# Assistance with electronics please



## team101 (Mar 19, 2015)

I just purchased my first boat, a Tracker Grizzly 1448. I am trying to outfit it for fishing now and am seeking input on a fish finder/imager/sonar unit. I am a novice on the topic and know next to nothing. I will primarily fish gravel pits and reservoirs from 5-100' deep for bass, crappie, catfish, walleye/saugeye and muskie. It seems important to me to be able to see underwater structure and cover beneath the boat and beside the boat for when I am bass fishing in the coves. I practice the buy once cry once philosophy and don't mind dropping some coin for a good unit, but I can't justify buying past the point of diminishing returns. I usually find myself purchasing items that are considered reliable, quality, workhorse models. Please post any recommendations along with why you recommended a particular model. Anything you might be able to point out to assist a novice in understanding the ins and outs of fishfinders is also appreciated. Thanks.


----------



## mbweimar (Mar 19, 2015)

I bought the Lowrance Elite 7HDI Gold bundle when it first came out. These units have all the bells and whistles...GPS, Down Scan Imaging, and boradband sonar. Mine doesnt work well in shallow water where I fish 99% of the time. But when I fish deeper channels and bridge pilings it works flawlessly. Do a google search and read up on it.


----------



## TNtroller (Mar 20, 2015)

I've read several positive comments on the new HB Helix units, can get just 2d, or with all the bells and whistles with SI/DI. Only negative comment I've read is the cases seem a bit cheap and only one card slot, but for the $$, a good deal.


----------



## matzilla (Mar 24, 2015)

I have a Helix di/gps...it works perfect, high quality. I use chart select lakeview maps on a 32gb microsd so no need for a 2nd card slot


----------



## SumDumGuy (Mar 25, 2015)

Preface: I know nothing

What about the Raymarine Dragonfly series (Jim made a post about them in January https://www.tinboats.net/raymarine-dragonfly-4-5/).

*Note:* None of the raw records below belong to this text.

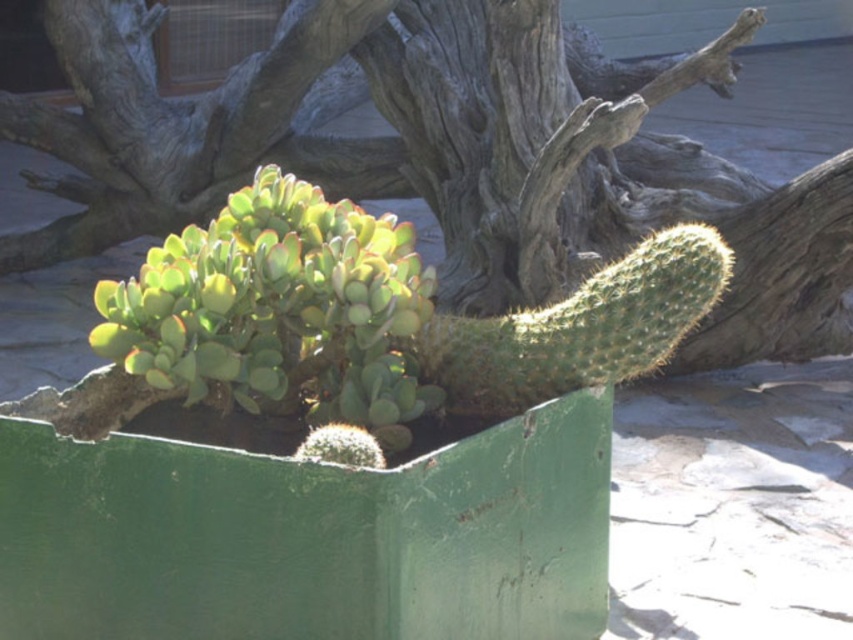 Question: Which point is farther from the camera taking this photo?

Choices:
 (A) coord(114,93)
 (B) coord(157,452)

Answer: (A)

Question: Can you confirm if green rough bark tree at center is positioned below green painted metal box at center?

Choices:
 (A) no
 (B) yes

Answer: (A)

Question: Considering the real-world distances, which object is closest to the green spiky cactus at center?

Choices:
 (A) green rough bark tree at center
 (B) green painted metal box at center

Answer: (B)

Question: Does green painted metal box at center have a larger size compared to green spiky cactus at center?

Choices:
 (A) no
 (B) yes

Answer: (B)

Question: Which object is positioned closest to the green spiky cactus at center?

Choices:
 (A) green rough bark tree at center
 (B) green painted metal box at center

Answer: (B)

Question: Can you confirm if green painted metal box at center is positioned to the right of green spiky cactus at center?

Choices:
 (A) yes
 (B) no

Answer: (B) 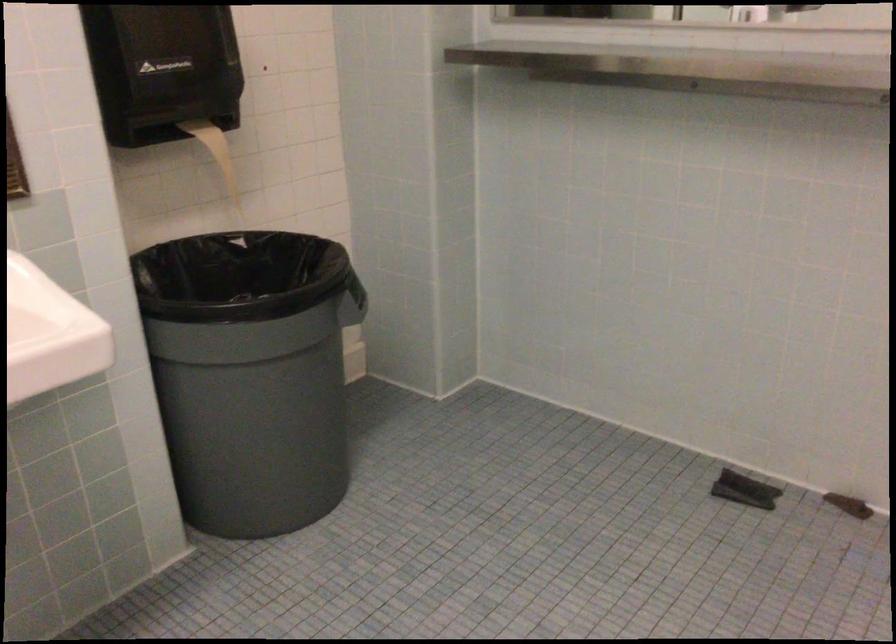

They seem to be rather affordable compared to other units. Is there a reason a person should not consider this product?


----------



## bAcKpAiN (Mar 25, 2015)

I would look into the ones that allow you to make your own contour mapping if you fish smaller waters with less chance of commercial maps being available.


----------



## 2sac (Mar 25, 2015)

I guess I must ask what is "good coin" to you? There are graphs that cost more than your Grizzly. Personally, I wouldn't run without side imaging again now that I have it. I'm a Humminbird guy myself but Lowrance, Garmin, and Raymarine all make a good product. With any kind of side imaging, the larger the screen the better. Once you figure out what's best for you within your budget, the best advice I can give you is learn how to use it.


----------



## team101 (Mar 26, 2015)

Like I said, I'll buy up to the point of diminishing returns for the lake types I fish. Obviously I don't need something designed for the ocean or the latest and greatest. I don't need to skimp either.


----------



## BIDZ (Mar 26, 2015)

Preface: I also know nothing.

I've been using a Lowrance with downscan imaging alongside a garmin with 2d sonar for a couple years and have been thinking hard about switching to something with side scan or combo of all 3 types. I've been on the fence with this one from Hummingbird for a while now. (Humminbird 409470-1 600 698ci HD SI Internal GPS/Sonar Combo Fishfinder with Side Imaging - https://www.amazon.com/dp/B00F5EBD7A/ref=wl_it_dp_o_pC_S_ttl?_encoding=UTF8&colid=2OAQ4F46XXHBM&coliid=I2E2VFJ2LDUNOB)

Looks nice to me with 2d, DI, SI, and gps. I don't know where it rates in the mix that you're considering, just thought I'd throw out my 2-cents FWIW.


----------



## team101 (Mar 27, 2015)

From what I'm being told, Hummingbird is the way to go if being user friendly is your priority. I've been to 3 different places and the hard part seems to be finding a salesman who isn't a novice on these units.


----------



## Milehisnk (Mar 27, 2015)

I have a Lowrance Elite-4x right now that I used on an inflatable pontoon. No GPS, no side imaging, but I do have Down Imaging. I will say, it works great for that, and if you're the type of person who likes to tinker with every little setting on things (I am), then it's great. If you just want to turn it on and that's it, I think the Humminbirds are a bit better.

With that said, I've also been pricing a side imaging unit. You can get a Humminbird Helix for $500 with SI, but I think the cheapest Lowrance with side imaging is more than double that (but it's also a 7" screen). Personally, I'd get the best you can afford, within reason. If I had the money, I'd probably be ordering a Humminbird 899ci or 999ci.


----------